Pictures must not appear in the copy. Restate exactly the lines below from the one with "Femicidio de Agostina Vega: detuvieron a" through the one with "Minggu, 9 Agustus 2026 @17:56", inclusive.
**** DATA TO EXAMINE
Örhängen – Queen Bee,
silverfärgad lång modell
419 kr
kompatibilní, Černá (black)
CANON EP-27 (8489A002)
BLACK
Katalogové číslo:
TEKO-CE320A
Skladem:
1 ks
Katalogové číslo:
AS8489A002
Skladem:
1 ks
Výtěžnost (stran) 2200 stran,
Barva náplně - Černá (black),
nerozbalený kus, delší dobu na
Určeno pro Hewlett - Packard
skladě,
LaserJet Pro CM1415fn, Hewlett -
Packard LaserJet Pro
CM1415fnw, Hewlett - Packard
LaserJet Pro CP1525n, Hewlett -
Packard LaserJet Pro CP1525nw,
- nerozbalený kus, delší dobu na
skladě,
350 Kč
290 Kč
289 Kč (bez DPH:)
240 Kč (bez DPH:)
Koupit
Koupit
********
**** DATA TO EXAMINE
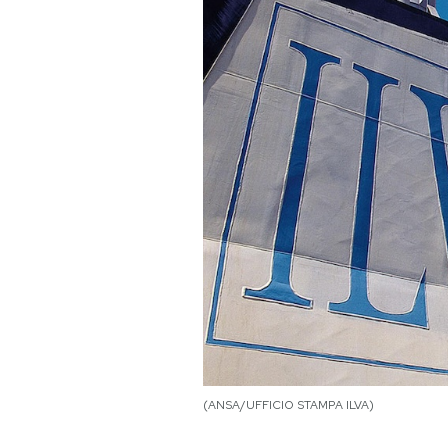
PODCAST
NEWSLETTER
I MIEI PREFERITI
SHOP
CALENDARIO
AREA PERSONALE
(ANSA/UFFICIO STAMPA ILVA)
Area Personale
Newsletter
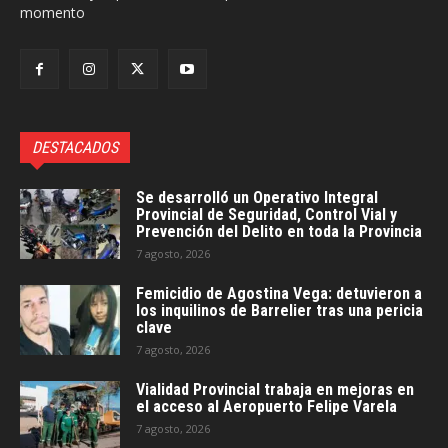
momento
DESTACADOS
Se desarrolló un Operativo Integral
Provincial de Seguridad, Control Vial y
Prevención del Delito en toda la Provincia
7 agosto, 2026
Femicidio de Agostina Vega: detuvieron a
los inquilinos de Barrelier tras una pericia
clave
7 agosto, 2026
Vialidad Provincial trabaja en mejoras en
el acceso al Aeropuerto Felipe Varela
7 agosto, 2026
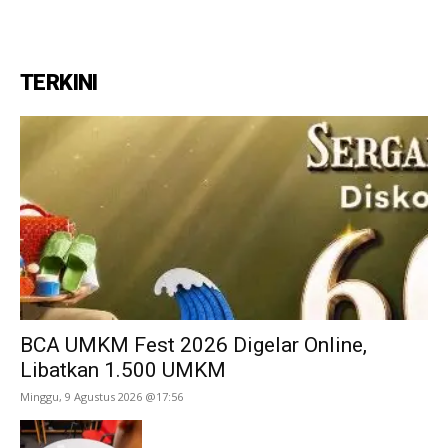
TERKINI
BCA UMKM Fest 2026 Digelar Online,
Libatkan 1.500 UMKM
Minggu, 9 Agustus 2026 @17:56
********
▶ RESULT
Femicidio de Agostina Vega: detuvieron a
los inquilinos de Barrelier tras una pericia
clave
7 agosto, 2026
Vialidad Provincial trabaja en mejoras en
el acceso al Aeropuerto Felipe Varela
7 agosto, 2026
TERKINI
BCA UMKM Fest 2026 Digelar Online,
Libatkan 1.500 UMKM
Minggu, 9 Agustus 2026 @17:56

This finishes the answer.